Meet UHDPD's Assistant Chief David DeLeon
On a darkened campus, members of the University of Houston-Downtown Police Department (UHDPD) conducted an impromptu swearing-in ceremony for its newest assistant chief. With no power on campus, officers held flashlights as David DeLeon took the Oath of Honor. That's not the usual protocol when an officer is promoted, but that was the case when DeLeon took his new position during the days following Harvey.
"Chief Benford told me that it needed to be official, so I rose my right hand and took the oath," DeLeon said. "We grabbed some officers to be witnesses, and David Bradley (vice president for Administration and Finance) was here. It was definitely memorable."
DeLeon began his career at UHD 25 years ago. Prior to serving the University, he was working at a paint company, but it went bankrupt. He then enrolled at the University's Criminal Justice Training Center as a cadet. Immediately after graduating, he spotted an opening with the UHDPD. He applied and was hired.
He rose through the ranks, becoming a lieutenant and overseeing the department's investigations unit. According to DeLeon, the investigative process appeals to him because it engages his critical thinking abilities and allows him to explore different aspects of policing.
"Sometimes, everything isn't as it seems," DeLeon said. "Once you start looking into a situation, you might see that there's more than meets the eye … or what someone tells you might not be entirely true."
DeLeon's skills as an investigator have certainly grown, but he credits UHDPD for helping him and others become well-rounded officers.
"Being in a smaller department, you have your hands on a lot of things," he said. "Investigations, booking, interviews. Here, you have many opportunities as an officer. It's a good department with many good officers."
While DeLeon has many great memories of his time at UHDPD, there was a brief moment when he literally couldn't remember anything. While leaving campus on his motorcycle one day, he was in an accident. He can barely recall what exactly happened. A few days after the incident, he awoke at home with no recollection of what transpired.
"I didn't remember being at the hospital or coming home," DeLeon said. "I just woke up one day at my house and wasn't sure how I got there. I was apparently conscious and talking to people in the days after the accident … but I didn't remember any of it. All I could think of what whether my bike was okay, and it was."
If anything positive came out of that accident, it was that DeLeon dropped a longtime habit.
"I quit smoking," he said. "After that happened, I didn't have the desire to smoke any more. I just stopped and never missed it."
In 2016, DeLeon was named interim chief following the retirement of Richard Boyle, who led the department for 16 years. His experience as interim chief prepared him for his latest role, but he also credits the support of his fellow officers and staff members for developing his leadership skills.

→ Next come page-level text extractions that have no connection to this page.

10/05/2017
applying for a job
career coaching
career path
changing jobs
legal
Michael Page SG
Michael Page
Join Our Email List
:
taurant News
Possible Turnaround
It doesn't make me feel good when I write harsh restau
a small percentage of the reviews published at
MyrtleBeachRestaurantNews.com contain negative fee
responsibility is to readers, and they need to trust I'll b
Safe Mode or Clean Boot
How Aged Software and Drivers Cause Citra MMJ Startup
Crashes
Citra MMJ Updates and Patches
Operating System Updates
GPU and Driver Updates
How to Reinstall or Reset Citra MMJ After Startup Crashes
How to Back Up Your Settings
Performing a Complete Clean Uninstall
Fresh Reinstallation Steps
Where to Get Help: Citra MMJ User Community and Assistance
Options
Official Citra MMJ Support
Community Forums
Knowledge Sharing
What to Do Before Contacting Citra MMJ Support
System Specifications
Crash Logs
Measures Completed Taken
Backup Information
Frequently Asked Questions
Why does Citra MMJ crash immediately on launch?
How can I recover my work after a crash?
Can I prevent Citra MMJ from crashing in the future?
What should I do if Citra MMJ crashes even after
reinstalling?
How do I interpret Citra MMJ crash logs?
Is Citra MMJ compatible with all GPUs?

"I couldn't do it without my fellow officers," DeLeon said. "I am grateful to work with them."
Before being named assistant chief, DeLeon earned the Chaney Anderson Distinguished Excellence Award during the 2017 Staff Excellence Awards. The honor, he said, is particularly meaningful as he is passionate about his work at UHD.
Although DeLeon was officially sworn in on a damp, dark day during Harvey, he received the opportunity to share his honor with friends, family and the campus community in the Milam/Travis Rooms. On Dec. 15, he was among several officers receiving promotions in rank. DeLeon's wife, Sylvia, and children David Jr. and Alexis were in attendance.

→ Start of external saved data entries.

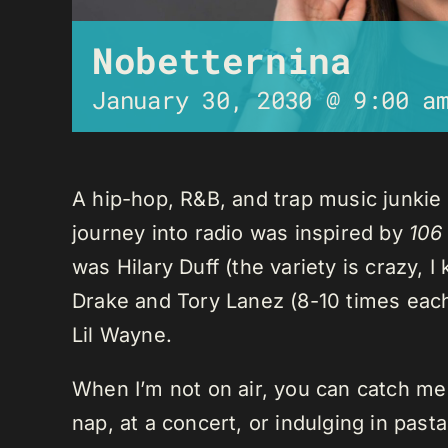
Nobetternina
January 30, 2030 @ 9:00 a
A hip-hop, R&B, and trap music junkie
journey into radio was inspired by
106
was Hilary Duff (the variety is crazy, 
Drake and Tory Lanez (8-10 times each),
Lil Wayne.
When I’m not on air, you can catch me o
nap, at a concert, or indulging in past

His experience as an officer no doubt bolsters his abilities as assistant chief, but he feels that he has more to learn. He also encourages other officers to do the same.
"It's important to grow as officers," DeLeon said. "I always tell younger officers to talk to the veterans in the department, watch what they do, and try to gain more knowledge about policing. Each day, all of us have a chance to improve as police officers, so it's important to take advantage of any learning opportunities that come our way."